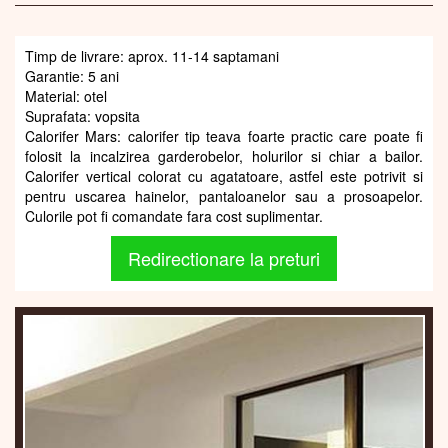
Timp de livrare: aprox. 11-14 saptamani
Garantie: 5 ani
Material: otel
Suprafata: vopsita
Calorifer Mars: calorifer tip teava foarte practic care poate fi
folosit la incalzirea garderobelor, holurilor si chiar a bailor.
Calorifer vertical colorat cu agatatoare, astfel este potrivit si
pentru uscarea hainelor, pantaloanelor sau a prosoapelor.
Culorile pot fi comandate fara cost suplimentar.
Redirectionare la preturi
==*==
● TO DO:
In the records above, how many lines hold the string "Calorifer"? Reply with only the number.

● SOLUTION FOR THIS TASK:
2